The question Capers struggles with is what to do about all of this. Given the almost impossible bar of overturning a jury verdict, even on evidentiary issues formally recognized as evidence, the basic effect is “What happens in the jury room stays in the jury room.”
And he points out that existing instructions may exacerbate the problem. Telling jurors to decide based on what they “saw and heard in court” may “giv[e] them tacit approval to consider anything they hear or see—including the dress of witnesses, or the presence of supporting family members, or the defendant’s demeanor even if he does not testify—so long as they do not consider as evidence anything the court explicitly prohibited, such as the questions of lawyers.”
Capers goes on to suggest a stronger admonitory instruction, phrased in concrete, plain language. He also suggests providing jurors with an evidentiary checklist of the witnesses and the documents. Capers’ suggestion here fits well within insights from cognitive science. For example, Daniel Kahnemann coined the phrase “WYSIATI”: What You See Is All There Is. Under WYSIATI, people rely heavily on affirmative information in front of them. Thus, an affirmative list of what the evidence actually is could direct attention toward the evidence actually presented and away from the natural tendency to fill gaps using other cognitive shortcuts.
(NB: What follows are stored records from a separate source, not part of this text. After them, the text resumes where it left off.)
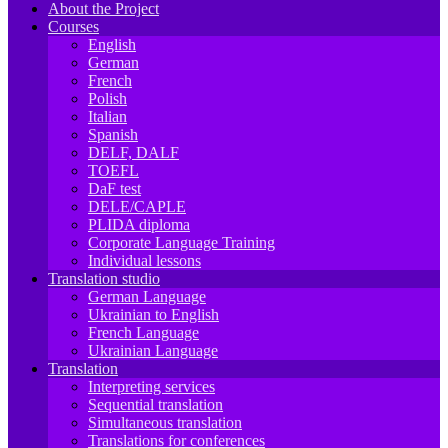
About the Project
Courses
English
German
French
Polish
Italian
Spanish
DELF, DALF
TOEFL
DaF test
DELE/CAPLE
PLIDA diploma
Corporate Language Training
Individual lessons
Translation studio
German Language
Ukrainian to English
French Language
Ukrainian Language
Translation
Interpreting services
Sequential translation
Simultaneous translation
Translations for conferences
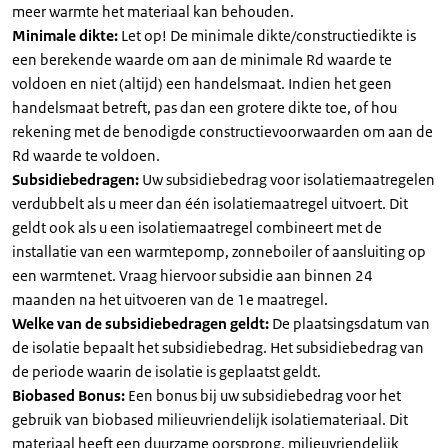
meer warmte het materiaal kan behouden.
Minimale dikte:
Let op! De minimale dikte/constructiedikte is
een berekende waarde om aan de minimale Rd waarde te
voldoen en niet (altijd) een handelsmaat. Indien het geen
handelsmaat betreft, pas dan een grotere dikte toe, of hou
rekening met de benodigde constructievoorwaarden om aan de
Rd waarde te voldoen.
Subsidiebedragen:
Uw subsidiebedrag voor isolatiemaatregelen
verdubbelt als u meer dan één isolatiemaatregel uitvoert. Dit
geldt ook als u een isolatiemaatregel combineert met de
installatie van een warmtepomp, zonneboiler of aansluiting op
een warmtenet. Vraag hiervoor subsidie aan binnen 24
maanden na het uitvoeren van de 1e maatregel.
Welke van de subsidiebedragen geldt:
De plaatsingsdatum van
de isolatie bepaalt het subsidiebedrag. Het subsidiebedrag van
de periode waarin de isolatie is geplaatst geldt.
Biobased Bonus:
Een bonus bij uw subsidiebedrag voor het
gebruik van biobased milieuvriendelijk isolatiemateriaal. Dit
materiaal heeft een duurzame oorsprong, milieuvriendelijk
Capers’ most radical suggestion is to redefine the scope of evidence itself. Under his proposed definition, evidence would include “anything that may come to a juror’s attention and factor into a juror’s deliberation.” The implications of such a definition seem vague at times. For example, he says that a rape victim’s clothing might trigger a 403 issue with the risk of unfair prejudice. But there is an aspect of personal autonomy in how people dress for court; if clothing could be prejudicial enough to trigger 403 then could it somehow come within the court’s discretion to order someone to, say, put on a sweater or take off a sweater? This reminded me of the incident from a couple of years ago where a weather reporter was asked to cover up, on air. And what should a judge do with flamboyant courtroom observers in high-profile cases, for example the Tex McIver trial that just wrapped up in Atlanta:
Woman in the front row for the #TexMcIver trial. pic.twitter.com/yNFlLEseay
— Mike Petchenik (@MPetchenikWSB) April 23, 2018
Capers answers most such questions by relying on detailed jury instructions. Footnote 153 in the article cites scholarship that instructions are not futile and do make a difference, especially when repeated and explained clearly.
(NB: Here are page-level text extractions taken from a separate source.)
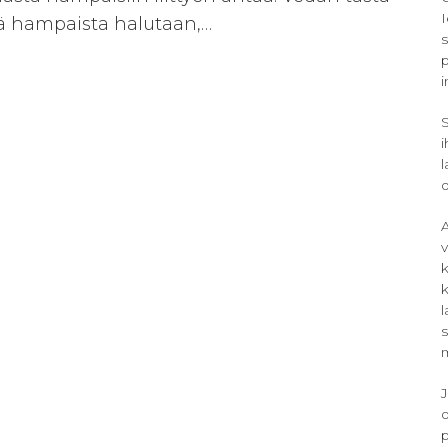
I
itä hampaista halutaan,…
s
i
S
i
l
v
l
m
J
o
p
I appreciated the realism at the end of his article, acknowledging a possible counter-argument: Why does any of this matter? Why shouldn’t jurors consider all that stuff, as they always have? Drawing on Critical Race Theory and his own professional and personal experiences, Capers out that dress, demeanor, race, and all those other factors are not neutral:
Who benefits from the status quo when we pretend dress does not matter, or demeanor does not matter, or the presence of family members does not matter, or language ability or up-speak or race or gender does not matter? Who benefits? And who does not?